When to use hash indexes: Only when you exclusively query by exact equality on a column and need slightly faster lookups than B-tree. In practice, B-tree is almost always preferred because the performance difference is marginal while B-tree is far more versatile.

Composite Indexes and the Leftmost Prefix Rule

A composite index covers multiple columns. The column order matters critically due to the leftmost prefix rule.

CREATE INDEX idx_orders_user_status_date
ON orders(user_id, status, created_at);

This single index can serve these queries:

Query Filter Uses Index? Reason
WHERE user_id = 5 Yes Leftmost column
WHERE user_id = 5 AND status = 'shipped' Yes Left two columns
WHERE user_id = 5 AND status = 'shipped' AND created_at > '2026-01-01' Yes All three columns
WHERE status = 'shipped' No Skips leftmost column
WHERE created_at > '2026-01-01' No Skips leftmost columns
WHERE user_id = 5 AND created_at > '2026-01-01' Partial Uses user_id, skips status for range

Interview tip: When asked about composite index design, think about your most common query patterns. Place equality columns first, then range columns last. The column with the highest cardinality (most distinct values) should generally come first among equality columns.

Specialized Index Types

GIN Indexes (Generalized Inverted Index)

GIN indexes are designed for values that contain multiple elements -- arrays, JSONB documents, and full-text search vectors.

-- Full-text search on product descriptions
CREATE INDEX idx_products_description_gin
ON products USING gin(to_tsvector('english', description));

SELECT * FROM products
WHERE to_tsvector('english', description) @@ to_tsquery('wireless & headphones');

-- JSONB containment queries
CREATE INDEX idx_events_metadata_gin ON events USING gin(metadata);

SELECT * FROM events
WHERE metadata @> '{"type": "purchase", "platform": "mobile"}';

Covering Indexes (INCLUDE)

A covering index includes extra columns that are not part of the search key but are needed by the query. This enables index-only scans, avoiding the table lookup entirely.
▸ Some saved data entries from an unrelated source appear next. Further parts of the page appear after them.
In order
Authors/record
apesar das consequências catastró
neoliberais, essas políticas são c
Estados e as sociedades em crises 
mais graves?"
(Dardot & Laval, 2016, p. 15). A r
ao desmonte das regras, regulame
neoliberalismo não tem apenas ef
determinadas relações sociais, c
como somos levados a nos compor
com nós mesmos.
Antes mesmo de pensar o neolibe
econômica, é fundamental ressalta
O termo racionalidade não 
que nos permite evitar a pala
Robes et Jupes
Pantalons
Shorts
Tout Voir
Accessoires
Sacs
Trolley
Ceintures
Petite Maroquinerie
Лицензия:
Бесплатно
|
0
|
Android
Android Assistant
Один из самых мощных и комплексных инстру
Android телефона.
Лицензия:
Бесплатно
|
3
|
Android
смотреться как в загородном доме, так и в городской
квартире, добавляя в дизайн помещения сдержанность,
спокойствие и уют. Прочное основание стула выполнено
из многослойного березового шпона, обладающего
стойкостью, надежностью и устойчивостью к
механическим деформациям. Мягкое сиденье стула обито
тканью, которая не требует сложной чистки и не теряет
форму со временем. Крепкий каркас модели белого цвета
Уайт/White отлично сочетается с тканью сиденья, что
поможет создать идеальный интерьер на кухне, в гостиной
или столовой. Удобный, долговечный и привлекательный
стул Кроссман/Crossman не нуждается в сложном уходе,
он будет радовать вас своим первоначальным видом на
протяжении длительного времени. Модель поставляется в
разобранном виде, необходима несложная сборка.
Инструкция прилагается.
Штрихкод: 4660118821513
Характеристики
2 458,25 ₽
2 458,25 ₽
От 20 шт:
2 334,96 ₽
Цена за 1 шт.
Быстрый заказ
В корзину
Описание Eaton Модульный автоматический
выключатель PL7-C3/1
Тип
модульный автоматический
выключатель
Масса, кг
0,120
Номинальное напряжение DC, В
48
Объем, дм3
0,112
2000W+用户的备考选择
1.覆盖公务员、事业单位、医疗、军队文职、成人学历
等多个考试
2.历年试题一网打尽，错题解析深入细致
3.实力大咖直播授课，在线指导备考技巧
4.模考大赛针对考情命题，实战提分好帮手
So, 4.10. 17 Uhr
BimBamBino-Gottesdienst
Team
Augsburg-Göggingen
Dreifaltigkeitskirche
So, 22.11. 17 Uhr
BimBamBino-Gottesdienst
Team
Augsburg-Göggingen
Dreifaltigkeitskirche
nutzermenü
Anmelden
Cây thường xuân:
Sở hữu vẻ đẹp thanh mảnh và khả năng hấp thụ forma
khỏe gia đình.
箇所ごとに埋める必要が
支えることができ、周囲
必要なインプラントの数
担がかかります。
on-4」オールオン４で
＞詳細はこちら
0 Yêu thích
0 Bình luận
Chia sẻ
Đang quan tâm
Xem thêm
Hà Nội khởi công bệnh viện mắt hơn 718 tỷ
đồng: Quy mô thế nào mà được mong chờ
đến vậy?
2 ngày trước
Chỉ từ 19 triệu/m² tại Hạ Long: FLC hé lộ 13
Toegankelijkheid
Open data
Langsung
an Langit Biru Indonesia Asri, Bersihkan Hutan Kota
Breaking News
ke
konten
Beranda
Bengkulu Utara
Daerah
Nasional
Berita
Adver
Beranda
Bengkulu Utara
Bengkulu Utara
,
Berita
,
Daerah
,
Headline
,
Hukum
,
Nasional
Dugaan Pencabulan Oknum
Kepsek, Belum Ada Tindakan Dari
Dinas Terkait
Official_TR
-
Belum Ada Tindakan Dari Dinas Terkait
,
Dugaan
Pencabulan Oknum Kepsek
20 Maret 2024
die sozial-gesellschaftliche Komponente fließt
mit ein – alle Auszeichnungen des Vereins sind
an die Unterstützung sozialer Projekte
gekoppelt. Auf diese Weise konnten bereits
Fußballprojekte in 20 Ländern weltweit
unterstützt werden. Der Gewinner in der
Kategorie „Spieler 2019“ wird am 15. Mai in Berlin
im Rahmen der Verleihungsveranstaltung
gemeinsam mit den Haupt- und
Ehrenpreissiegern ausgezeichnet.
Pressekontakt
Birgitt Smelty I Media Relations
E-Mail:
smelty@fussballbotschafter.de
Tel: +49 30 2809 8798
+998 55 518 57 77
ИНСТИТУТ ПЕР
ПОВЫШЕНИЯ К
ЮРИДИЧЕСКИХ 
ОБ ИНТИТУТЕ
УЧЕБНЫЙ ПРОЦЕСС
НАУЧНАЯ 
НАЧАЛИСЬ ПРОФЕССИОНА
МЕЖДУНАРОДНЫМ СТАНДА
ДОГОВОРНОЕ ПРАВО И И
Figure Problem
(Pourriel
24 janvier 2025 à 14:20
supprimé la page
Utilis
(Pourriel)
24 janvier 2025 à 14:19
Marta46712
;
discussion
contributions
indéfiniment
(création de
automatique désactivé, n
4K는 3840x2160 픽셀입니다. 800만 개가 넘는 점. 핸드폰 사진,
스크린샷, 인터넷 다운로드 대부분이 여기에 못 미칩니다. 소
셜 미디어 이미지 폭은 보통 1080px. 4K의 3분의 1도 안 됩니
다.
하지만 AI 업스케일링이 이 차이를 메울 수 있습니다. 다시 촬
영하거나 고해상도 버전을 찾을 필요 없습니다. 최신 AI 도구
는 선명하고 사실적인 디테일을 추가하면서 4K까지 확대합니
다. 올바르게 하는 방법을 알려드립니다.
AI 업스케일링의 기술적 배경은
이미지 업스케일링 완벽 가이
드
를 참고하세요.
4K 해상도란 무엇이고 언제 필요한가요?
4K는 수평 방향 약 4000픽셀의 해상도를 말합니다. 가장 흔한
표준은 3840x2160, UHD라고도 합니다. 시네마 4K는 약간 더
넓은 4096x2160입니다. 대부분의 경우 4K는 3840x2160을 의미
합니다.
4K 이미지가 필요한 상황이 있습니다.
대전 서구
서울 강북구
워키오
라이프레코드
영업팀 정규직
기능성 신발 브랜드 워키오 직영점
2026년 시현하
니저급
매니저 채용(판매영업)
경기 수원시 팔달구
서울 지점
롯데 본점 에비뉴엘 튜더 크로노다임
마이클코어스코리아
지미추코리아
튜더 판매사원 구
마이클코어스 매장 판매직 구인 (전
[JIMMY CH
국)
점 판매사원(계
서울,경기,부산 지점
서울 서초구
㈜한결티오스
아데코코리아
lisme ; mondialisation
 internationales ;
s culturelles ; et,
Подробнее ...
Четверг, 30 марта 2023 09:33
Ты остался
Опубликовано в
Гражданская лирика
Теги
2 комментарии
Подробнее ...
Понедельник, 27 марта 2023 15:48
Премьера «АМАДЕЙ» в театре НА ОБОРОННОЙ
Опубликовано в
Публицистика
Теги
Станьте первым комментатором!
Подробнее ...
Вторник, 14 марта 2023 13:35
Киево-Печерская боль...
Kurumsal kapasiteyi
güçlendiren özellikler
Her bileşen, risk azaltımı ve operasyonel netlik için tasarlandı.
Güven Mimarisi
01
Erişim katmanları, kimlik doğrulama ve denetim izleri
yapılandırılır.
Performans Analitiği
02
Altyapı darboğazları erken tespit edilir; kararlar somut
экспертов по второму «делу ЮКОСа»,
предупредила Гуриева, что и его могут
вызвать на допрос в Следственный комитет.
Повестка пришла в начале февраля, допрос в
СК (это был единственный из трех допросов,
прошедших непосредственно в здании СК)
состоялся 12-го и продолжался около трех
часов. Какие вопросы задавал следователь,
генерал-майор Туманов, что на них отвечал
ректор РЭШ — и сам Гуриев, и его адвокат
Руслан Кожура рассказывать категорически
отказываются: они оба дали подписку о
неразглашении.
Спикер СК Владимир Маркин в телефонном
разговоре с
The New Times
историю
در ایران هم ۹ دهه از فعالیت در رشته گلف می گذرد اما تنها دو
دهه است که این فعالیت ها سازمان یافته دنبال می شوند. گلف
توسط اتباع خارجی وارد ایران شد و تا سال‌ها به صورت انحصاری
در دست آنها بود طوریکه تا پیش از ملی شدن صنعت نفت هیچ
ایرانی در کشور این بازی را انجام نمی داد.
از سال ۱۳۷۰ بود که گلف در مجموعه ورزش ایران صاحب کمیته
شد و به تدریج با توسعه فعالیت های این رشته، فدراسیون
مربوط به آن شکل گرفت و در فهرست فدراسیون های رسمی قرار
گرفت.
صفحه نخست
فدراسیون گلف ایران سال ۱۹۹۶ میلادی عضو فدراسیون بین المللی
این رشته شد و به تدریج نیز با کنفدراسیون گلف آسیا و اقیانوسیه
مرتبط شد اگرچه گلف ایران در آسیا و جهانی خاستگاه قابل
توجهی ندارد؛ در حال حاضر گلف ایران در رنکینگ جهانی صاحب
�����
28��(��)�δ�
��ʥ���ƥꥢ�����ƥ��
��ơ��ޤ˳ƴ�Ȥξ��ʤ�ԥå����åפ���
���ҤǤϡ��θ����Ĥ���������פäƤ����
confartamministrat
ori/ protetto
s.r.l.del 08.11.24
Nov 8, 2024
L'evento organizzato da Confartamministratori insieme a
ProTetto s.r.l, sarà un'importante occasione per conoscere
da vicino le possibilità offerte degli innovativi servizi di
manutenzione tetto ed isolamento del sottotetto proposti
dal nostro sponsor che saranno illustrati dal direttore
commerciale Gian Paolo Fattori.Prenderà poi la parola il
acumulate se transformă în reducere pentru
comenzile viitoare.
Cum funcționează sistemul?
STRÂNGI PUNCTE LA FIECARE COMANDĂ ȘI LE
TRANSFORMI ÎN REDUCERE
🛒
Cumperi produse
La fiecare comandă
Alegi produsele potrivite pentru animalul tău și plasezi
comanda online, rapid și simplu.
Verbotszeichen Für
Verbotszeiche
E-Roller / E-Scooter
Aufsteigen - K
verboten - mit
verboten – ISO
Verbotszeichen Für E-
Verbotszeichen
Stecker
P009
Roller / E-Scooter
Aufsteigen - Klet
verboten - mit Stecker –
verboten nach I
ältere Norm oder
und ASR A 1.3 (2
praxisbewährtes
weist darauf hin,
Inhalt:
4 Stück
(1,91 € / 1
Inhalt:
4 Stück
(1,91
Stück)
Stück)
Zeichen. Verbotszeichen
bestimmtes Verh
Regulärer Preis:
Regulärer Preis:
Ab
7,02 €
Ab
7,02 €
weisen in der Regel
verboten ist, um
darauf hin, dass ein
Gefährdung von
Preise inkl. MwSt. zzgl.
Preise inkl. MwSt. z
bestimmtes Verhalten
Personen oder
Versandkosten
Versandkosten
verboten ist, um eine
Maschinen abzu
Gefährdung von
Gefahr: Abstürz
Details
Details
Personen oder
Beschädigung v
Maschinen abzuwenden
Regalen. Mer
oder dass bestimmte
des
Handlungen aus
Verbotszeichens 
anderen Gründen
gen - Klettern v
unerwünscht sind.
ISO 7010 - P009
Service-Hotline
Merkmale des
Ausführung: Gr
-- Without covering index: index scan + table lookup for email and name
CREATE INDEX idx_users_username ON users(username);

-- With covering index: index-only scan (no table lookup needed)
CREATE INDEX idx_users_username_covering
ON users(username) INCLUDE (email, display_name);

-- This query can be answered entirely from the index
SELECT email, display_name FROM users WHERE username = 'johndoe';

Reading EXPLAIN ANALYZE Output

EXPLAIN ANALYZE shows the actual execution plan and timing of a query. This is the most important debugging tool for slow queries.

EXPLAIN ANALYZE
SELECT u.username, COUNT(p.id) as post_count
FROM users u
JOIN posts p ON p.author_id = u.id
WHERE u.created_at > '2025-01-01'
GROUP BY u.username
ORDER BY post_count DESC
LIMIT 10;

Example output (simplified):

Limit (cost=1250.00..1250.02 rows=10) (actual time=45.2..45.3 rows=10)
  -> Sort (cost=1250.00..1262.00 rows=4800) (actual time=45.2..45.2 rows=10)
        Sort Key: (count(p.id)) DESC
        Sort Method: top-N heapsort  Memory: 25kB
        -> HashAggregate (cost=1100.00..1148.00 rows=4800) (actual time=42.1..43.8 rows=4800)
              Group Key: u.username
              -> Hash Join (cost=180.00..950.00 rows=30000) (actual time=5.2..35.6 rows=30000)
                    Hash Cond: (p.author_id = u.id)
                    -> Seq Scan on posts p (cost=0.00..620.00 rows=50000) (actual time=0.01..12.3 rows=50000)
                    -> Hash (cost=150.00..150.00 rows=4800) (actual time=4.8..4.8 rows=4800)
                          -> Index Scan using idx_users_created_at on users u
                             (cost=0.29..150.00 rows=4800) (actual time=0.03..3.2 rows=4800)
                                Index Cond: (created_at > '2025-01-01')

Key scan types to know:

Scan Type What It Means Performance
Seq Scan Reads entire table row by row Slow for large tables
Index Scan Uses index to find rows, then fetches from table Fast for selective queries
Index Only Scan Reads from index only, no table access Fastest
Bitmap Index Scan Builds bitmap of matching pages, then fetches Good for medium selectivity
Hash Join Builds hash table from smaller relation Fast for equi-joins
Nested Loop For each row in outer, scan inner Fast when inner has index
Merge Join Merges two sorted inputs Fast when both inputs are sorted

ACID Properties

Every relational database guarantees ACID properties for transactions:

Atomicity -- A transaction is all-or-nothing. If any statement fails, all changes are rolled back.

BEGIN;
UPDATE accounts SET balance = balance - 500 WHERE id = 1;
UPDATE accounts SET balance = balance + 500 WHERE id = 2;
-- If the second UPDATE fails, the first is also rolled back
COMMIT;

Consistency -- A transaction moves the database from one valid state to another. Constraints (CHECK, FOREIGN KEY, UNIQUE) are enforced.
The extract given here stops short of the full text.